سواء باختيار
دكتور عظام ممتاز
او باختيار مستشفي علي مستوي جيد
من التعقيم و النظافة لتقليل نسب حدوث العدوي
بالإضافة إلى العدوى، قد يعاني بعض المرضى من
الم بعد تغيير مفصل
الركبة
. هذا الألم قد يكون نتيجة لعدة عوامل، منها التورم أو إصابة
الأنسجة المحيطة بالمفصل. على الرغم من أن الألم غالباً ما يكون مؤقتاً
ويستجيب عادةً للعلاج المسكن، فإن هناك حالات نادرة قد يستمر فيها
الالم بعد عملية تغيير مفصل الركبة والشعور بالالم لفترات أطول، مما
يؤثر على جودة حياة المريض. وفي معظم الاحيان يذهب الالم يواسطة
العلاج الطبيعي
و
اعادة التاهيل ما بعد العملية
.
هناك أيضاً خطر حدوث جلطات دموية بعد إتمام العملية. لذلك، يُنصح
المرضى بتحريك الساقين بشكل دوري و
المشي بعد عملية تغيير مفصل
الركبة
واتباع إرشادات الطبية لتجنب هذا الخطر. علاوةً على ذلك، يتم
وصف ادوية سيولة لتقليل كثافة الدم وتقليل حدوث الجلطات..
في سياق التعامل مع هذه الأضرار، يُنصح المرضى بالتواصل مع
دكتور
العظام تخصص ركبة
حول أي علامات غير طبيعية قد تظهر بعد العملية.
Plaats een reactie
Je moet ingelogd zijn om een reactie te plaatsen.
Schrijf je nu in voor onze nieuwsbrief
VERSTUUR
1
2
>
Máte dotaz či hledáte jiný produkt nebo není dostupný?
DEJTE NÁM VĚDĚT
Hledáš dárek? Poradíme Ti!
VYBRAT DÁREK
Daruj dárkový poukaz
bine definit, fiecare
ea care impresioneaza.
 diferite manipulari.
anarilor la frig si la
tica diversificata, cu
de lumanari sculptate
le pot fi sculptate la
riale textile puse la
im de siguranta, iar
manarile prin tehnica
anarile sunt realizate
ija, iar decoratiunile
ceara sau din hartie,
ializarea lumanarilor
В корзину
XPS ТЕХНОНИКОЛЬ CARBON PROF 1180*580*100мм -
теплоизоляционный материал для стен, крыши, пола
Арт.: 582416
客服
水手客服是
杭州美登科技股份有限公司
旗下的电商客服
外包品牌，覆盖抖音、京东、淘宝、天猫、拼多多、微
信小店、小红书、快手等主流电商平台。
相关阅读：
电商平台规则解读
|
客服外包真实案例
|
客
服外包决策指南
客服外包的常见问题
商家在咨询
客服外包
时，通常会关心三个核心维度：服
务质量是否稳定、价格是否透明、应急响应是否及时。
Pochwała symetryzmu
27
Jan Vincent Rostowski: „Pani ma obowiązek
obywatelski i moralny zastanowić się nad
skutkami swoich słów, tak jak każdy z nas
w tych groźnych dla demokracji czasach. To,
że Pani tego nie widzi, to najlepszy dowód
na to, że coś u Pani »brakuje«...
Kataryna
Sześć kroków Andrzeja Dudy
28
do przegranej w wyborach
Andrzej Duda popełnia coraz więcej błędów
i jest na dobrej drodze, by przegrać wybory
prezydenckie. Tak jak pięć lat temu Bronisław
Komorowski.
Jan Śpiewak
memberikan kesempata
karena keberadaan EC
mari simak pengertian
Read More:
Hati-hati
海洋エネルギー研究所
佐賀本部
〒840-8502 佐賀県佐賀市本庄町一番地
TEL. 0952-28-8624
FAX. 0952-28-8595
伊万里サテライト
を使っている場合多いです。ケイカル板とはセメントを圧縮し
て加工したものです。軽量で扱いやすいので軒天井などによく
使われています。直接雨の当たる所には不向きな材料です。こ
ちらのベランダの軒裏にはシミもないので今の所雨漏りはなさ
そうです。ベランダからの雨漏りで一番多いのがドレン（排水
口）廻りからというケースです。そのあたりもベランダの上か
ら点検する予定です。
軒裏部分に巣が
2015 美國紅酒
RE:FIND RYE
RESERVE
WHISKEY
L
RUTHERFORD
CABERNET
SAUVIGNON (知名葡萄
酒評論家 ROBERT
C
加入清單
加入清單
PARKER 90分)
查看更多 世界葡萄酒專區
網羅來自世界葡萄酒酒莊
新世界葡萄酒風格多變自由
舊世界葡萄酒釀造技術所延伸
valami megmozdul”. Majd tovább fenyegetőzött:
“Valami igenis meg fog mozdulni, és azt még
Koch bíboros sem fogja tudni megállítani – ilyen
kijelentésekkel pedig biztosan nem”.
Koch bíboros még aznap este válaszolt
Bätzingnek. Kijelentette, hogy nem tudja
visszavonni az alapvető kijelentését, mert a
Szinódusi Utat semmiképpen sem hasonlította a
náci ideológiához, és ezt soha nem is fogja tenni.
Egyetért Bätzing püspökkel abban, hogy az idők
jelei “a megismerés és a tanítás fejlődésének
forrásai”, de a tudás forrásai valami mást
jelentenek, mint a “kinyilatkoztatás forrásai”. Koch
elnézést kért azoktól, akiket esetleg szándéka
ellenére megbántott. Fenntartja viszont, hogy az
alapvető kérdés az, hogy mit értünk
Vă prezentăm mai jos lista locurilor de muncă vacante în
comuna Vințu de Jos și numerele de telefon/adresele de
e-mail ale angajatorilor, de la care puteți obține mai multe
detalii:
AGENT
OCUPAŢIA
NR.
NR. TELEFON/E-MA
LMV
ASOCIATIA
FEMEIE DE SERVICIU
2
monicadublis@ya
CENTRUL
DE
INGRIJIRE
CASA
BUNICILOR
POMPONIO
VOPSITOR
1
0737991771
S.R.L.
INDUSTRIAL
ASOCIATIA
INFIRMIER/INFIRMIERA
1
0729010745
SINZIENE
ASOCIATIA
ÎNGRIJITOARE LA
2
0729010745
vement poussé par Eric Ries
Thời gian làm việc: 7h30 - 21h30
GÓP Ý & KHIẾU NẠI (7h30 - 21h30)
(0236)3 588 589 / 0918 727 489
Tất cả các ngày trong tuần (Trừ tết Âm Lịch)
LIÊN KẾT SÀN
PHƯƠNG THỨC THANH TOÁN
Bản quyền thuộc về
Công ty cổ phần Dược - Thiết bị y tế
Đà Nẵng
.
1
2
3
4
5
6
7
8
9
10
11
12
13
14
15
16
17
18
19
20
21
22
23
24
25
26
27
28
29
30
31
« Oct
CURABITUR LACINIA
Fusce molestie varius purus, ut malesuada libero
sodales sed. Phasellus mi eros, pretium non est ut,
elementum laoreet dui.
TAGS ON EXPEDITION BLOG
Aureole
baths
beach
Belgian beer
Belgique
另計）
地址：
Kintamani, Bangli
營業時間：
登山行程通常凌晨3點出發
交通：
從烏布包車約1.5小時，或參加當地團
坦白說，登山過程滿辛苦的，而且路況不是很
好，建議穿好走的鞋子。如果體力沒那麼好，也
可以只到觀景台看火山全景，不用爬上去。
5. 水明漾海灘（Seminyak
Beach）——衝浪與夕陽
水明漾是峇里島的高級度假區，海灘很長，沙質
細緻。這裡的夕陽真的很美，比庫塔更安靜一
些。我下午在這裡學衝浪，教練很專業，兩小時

YOUR ASSIGNMENT: Repeat verbatim the opening run of entries, ending with the line that contains "العظام تخصص ركبة".

TASK OUTPUT:
سواء باختيار
دكتور عظام ممتاز
او باختيار مستشفي علي مستوي جيد
من التعقيم و النظافة لتقليل نسب حدوث العدوي
بالإضافة إلى العدوى، قد يعاني بعض المرضى من
الم بعد تغيير مفصل
الركبة
. هذا الألم قد يكون نتيجة لعدة عوامل، منها التورم أو إصابة
الأنسجة المحيطة بالمفصل. على الرغم من أن الألم غالباً ما يكون مؤقتاً
ويستجيب عادةً للعلاج المسكن، فإن هناك حالات نادرة قد يستمر فيها
الالم بعد عملية تغيير مفصل الركبة والشعور بالالم لفترات أطول، مما
يؤثر على جودة حياة المريض. وفي معظم الاحيان يذهب الالم يواسطة
العلاج الطبيعي
و
اعادة التاهيل ما بعد العملية
.
هناك أيضاً خطر حدوث جلطات دموية بعد إتمام العملية. لذلك، يُنصح
المرضى بتحريك الساقين بشكل دوري و
المشي بعد عملية تغيير مفصل
الركبة
واتباع إرشادات الطبية لتجنب هذا الخطر. علاوةً على ذلك، يتم
وصف ادوية سيولة لتقليل كثافة الدم وتقليل حدوث الجلطات..
في سياق التعامل مع هذه الأضرار، يُنصح المرضى بالتواصل مع
دكتور
العظام تخصص ركبة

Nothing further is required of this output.